Ghosts of Manila - Mark Kram [43]
As the months wore on, it became more difficult for Ali to disguise a growing anxiety. When someone like Ali could make one comment on a 70-mile trip back from Milwaukee, it was clear that a terrible frustration, if not depression, was beginning to overwhelm him. By now, his future as a fighter, his right to the title, began to dominate his conversations with Belinda during long drives to the colleges. “We were sure,” she said, “that he’d never fight again. It got to him in a bad way.” Early in 1969, he finally gave mild release to his frustration on a national TV talk show. He had appeared on these shows often before, full of japery and vows of never wanting to fight again. Now, asked once more if he would ever return to the ring, he answered: “Why not? If they come up with enough money.”
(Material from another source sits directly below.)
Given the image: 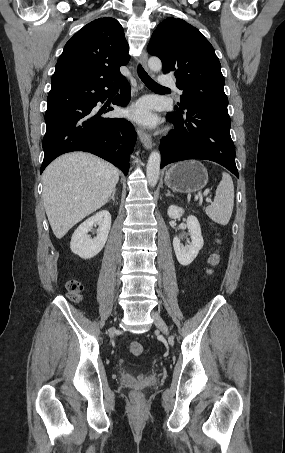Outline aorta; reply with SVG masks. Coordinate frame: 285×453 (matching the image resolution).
<instances>
[{"instance_id": "obj_1", "label": "aorta", "mask_w": 285, "mask_h": 453, "mask_svg": "<svg viewBox=\"0 0 285 453\" xmlns=\"http://www.w3.org/2000/svg\"><path fill=\"white\" fill-rule=\"evenodd\" d=\"M149 68L154 72H159L162 68L161 60L157 57H151L148 60ZM160 162H161V155L157 150H154L150 153L148 158L147 167H146V175L147 180L150 186L154 187L160 175Z\"/></svg>"}]
</instances>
The comment just about blew in the windows of the House of Elijah. To Elijah, it was more than doctrinal affront, it was a repudiation of his humble fork, it was an eager acceptance to the white man’s banquet. He summoned Ali to the mansion and, with Ali looking like a grave prelate, he defrocked him of whatever he was supposed to be. Ali was stripped of his Muslim name, suspended for a year, and generally denounced as a helpless fool, slithering on the floor in front of the feet of white power and money.
In the Muslim newspaper Muhammad Speaks, Elijah elaborated in a statement: “We tell the world we’re not with Muhammad Ali,” he began, then went on to say that Ali could not “speak to, visit with, or be seen with any Muslim, or take part in any Muslim religious activity.” He described his actions as those of a fool, of someone who did not want his survival to come from Allah, but from his enemy, the white man. “Mr. Muhammad Ali,” he said, “has sporting blood. Mr. Muhammad Ali wants a place in this sport world. He loves it. We will call him Cassius Clay.”
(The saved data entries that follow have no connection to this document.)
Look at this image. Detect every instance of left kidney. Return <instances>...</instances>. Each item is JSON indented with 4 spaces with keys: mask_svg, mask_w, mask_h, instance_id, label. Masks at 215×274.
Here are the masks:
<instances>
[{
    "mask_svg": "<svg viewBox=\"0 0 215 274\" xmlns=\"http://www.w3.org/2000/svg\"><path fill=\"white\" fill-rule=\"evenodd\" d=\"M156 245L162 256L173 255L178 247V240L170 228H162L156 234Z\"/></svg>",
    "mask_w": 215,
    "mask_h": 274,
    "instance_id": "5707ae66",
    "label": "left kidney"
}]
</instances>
The inconsistency of Elijah’s edict shouted for illumination. He had allowed Ali to fight as a minister. He had even let his son manage him. Muslim laws, that is Elijah’s, were in pieces already. Now, by his condemnation, he was fortifying the government’s case that Ali was not sincere in his beliefs. One of Ali’s lawyers was as befogged as everyone else: “It doesn’t make sense. No use in trying to figure it out, because we are not dealing with reasonable people.” Nor did it make much sense to Muslims close to Ali, who had done everything asked of him.
His conviction appeal to the Fifth Circuit Court was at this point also pending, and Elijah’s casting Ali as an unworthy Muslim was bad timing. It probably had no impact on the denial of the appeal, but it compromised him badly to his detractors and doubters; there, you see, even Elijah was branding him as a phony. The appeal denial did not shake Ali; the old man’s excommunication did. He was contrite, puzzled, and now vowed to silence, for “talking too much has got me into this trouble.”
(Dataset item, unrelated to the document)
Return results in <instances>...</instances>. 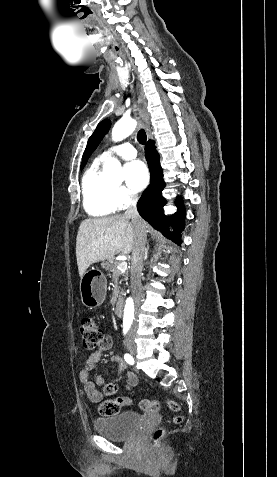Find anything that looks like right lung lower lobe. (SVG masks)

He hadn’t talked too much. After all the frustration, Ali had only started to share Herbert’s optimism, suddenly fired by what he thought would happen legally. If Elijah was harsh and erratic with Ali, he didn’t glance at the culpability of Herbert, who should have been bounced, too. Prior to the appeal, Herbert seemed certain they would get a nolle prosequi (a refusal of the government to prosecute further), and three days before Elijah’s purging of Ali he was trying to arrange a fight. With that view on his mind, Ali took seriously to roadwork in the morning, and he understandably felt that his return was imminent, hence his response on TV. Herbert would ultimately misread the government and be caught off-guard by his father’s new slant on Muslim veracity. Ali said he was now going “to pray hard and study hard, no runnin’ ’round on television.” He was asked by a friend soon after, if he was still running in the morning. “Sure enough,” he said.